§ What the task requires:
When copying the records below, keep every word as it is and drop the images.
======== Records shown ========
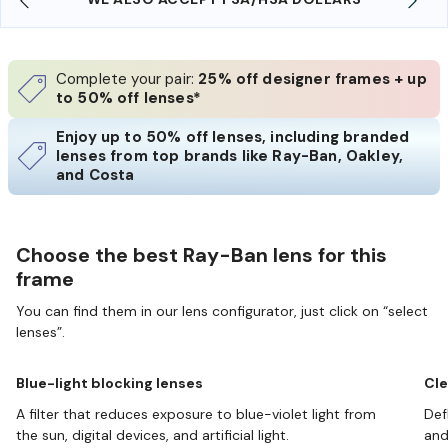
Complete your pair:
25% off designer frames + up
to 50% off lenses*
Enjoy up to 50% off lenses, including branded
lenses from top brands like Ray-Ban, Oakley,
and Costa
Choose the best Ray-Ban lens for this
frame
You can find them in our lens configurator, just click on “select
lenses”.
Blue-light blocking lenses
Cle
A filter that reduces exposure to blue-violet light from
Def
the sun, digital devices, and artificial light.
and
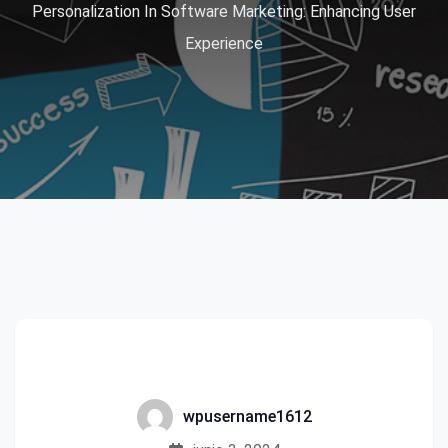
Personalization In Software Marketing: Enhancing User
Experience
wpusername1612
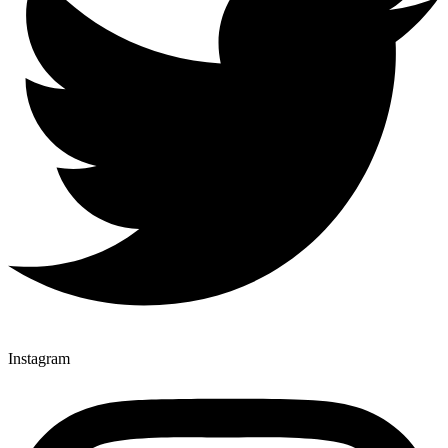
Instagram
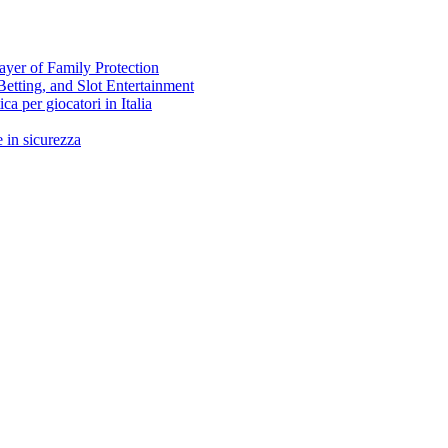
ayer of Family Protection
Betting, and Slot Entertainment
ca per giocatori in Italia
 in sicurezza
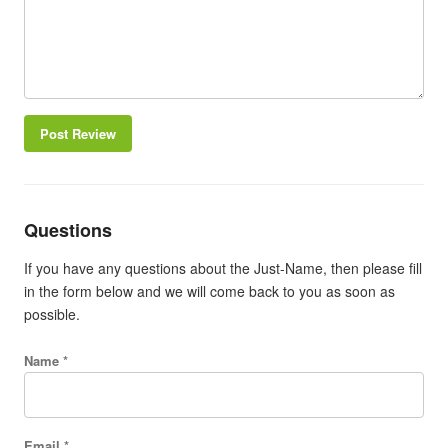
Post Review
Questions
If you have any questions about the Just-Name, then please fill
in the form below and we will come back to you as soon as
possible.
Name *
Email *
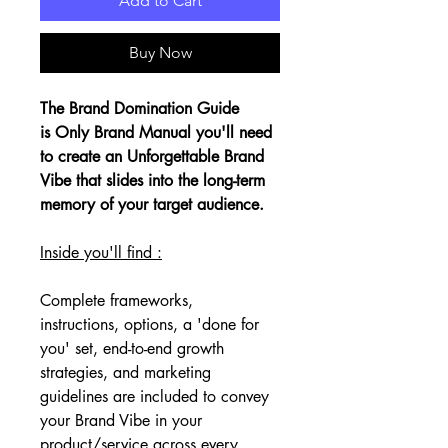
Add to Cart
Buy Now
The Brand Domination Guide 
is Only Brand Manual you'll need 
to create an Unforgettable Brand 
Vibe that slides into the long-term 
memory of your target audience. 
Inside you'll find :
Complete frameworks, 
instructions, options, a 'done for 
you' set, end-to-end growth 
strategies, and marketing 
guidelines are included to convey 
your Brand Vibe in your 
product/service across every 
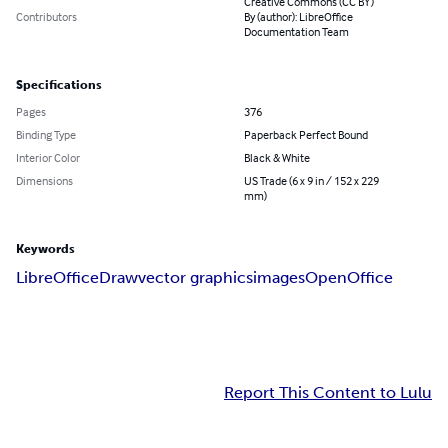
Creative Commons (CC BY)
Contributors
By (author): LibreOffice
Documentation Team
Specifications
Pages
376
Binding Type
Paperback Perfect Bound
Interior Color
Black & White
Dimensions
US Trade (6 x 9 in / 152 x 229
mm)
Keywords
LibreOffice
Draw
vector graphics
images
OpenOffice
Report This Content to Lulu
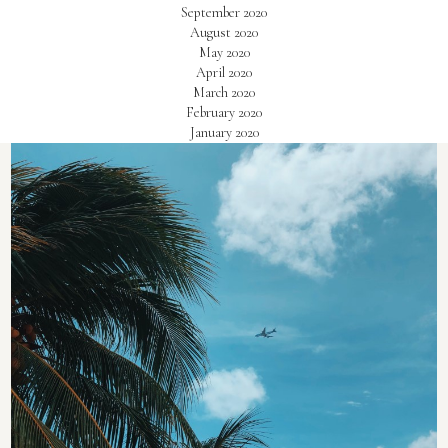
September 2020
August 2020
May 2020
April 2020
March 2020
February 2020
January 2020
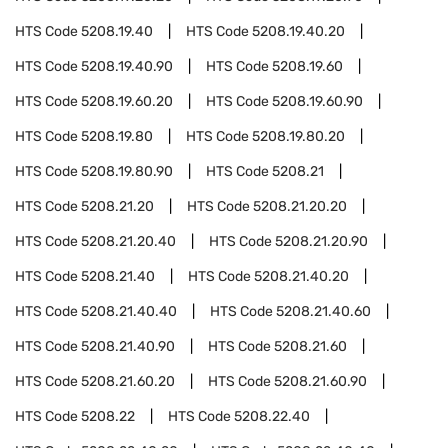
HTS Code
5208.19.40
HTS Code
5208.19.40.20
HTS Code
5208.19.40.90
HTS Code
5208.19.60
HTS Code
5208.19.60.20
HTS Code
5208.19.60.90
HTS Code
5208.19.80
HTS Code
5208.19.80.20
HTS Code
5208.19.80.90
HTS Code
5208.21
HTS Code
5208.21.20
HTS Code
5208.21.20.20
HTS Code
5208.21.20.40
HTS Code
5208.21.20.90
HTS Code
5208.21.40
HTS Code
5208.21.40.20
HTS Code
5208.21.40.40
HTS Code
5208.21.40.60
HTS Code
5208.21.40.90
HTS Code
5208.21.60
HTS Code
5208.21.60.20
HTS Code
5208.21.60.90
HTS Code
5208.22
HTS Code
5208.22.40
========
§ Solution for this exercise:
Complete your pair:
25% off designer frames + up
to 50% off lenses*
Enjoy up to 50% off lenses, including branded
lenses from top brands like Ray-Ban, Oakley,
and Costa
Choose the best Ray-Ban lens for this
frame
You can find them in our lens configurator, just click on “select
lenses”.
Blue-light blocking lenses
Cle
A filter that reduces exposure to blue-violet light from
Def
the sun, digital devices, and artificial light.
and
Personalization In Software Marketing: Enhancing User
Experience
wpusername1612
Instagram
ayer of Family Protection
Betting, and Slot Entertainment
ca per giocatori in Italia
 in sicurezza
Post Review
Questions
If you have any questions about the Just-Name, then please fill
in the form below and we will come back to you as soon as
possible.
Name *
Email *
Add to Cart
Buy Now
The Brand Domination Guide 
is Only Brand Manual you'll need 
to create an Unforgettable Brand 
Vibe that slides into the long-term 
memory of your target audience. 
Inside you'll find :
Complete frameworks, 
instructions, options, a 'done for 
you' set, end-to-end growth 
strategies, and marketing 
guidelines are included to convey 
your Brand Vibe in your 
product/service across every 
Creative Commons (CC BY)
Contributors
By (author): LibreOffice
Documentation Team
Specifications
Pages
376
Binding Type
Paperback Perfect Bound
Interior Color
Black & White
Dimensions
US Trade (6 x 9 in / 152 x 229
mm)
Keywords
LibreOffice
Draw
vector graphics
images
OpenOffice
Report This Content to Lulu
September 2020
August 2020
May 2020
April 2020
March 2020
February 2020
January 2020
HTS Code
5208.19.40
HTS Code
5208.19.40.20
HTS Code
5208.19.40.90
HTS Code
5208.19.60
HTS Code
5208.19.60.20
HTS Code
5208.19.60.90
HTS Code
5208.19.80
HTS Code
5208.19.80.20
HTS Code
5208.19.80.90
HTS Code
5208.21
HTS Code
5208.21.20
HTS Code
5208.21.20.20
HTS Code
5208.21.20.40
HTS Code
5208.21.20.90
HTS Code
5208.21.40
HTS Code
5208.21.40.20
HTS Code
5208.21.40.40
HTS Code
5208.21.40.60
HTS Code
5208.21.40.90
HTS Code
5208.21.60
HTS Code
5208.21.60.20
HTS Code
5208.21.60.90
HTS Code
5208.22
HTS Code
5208.22.40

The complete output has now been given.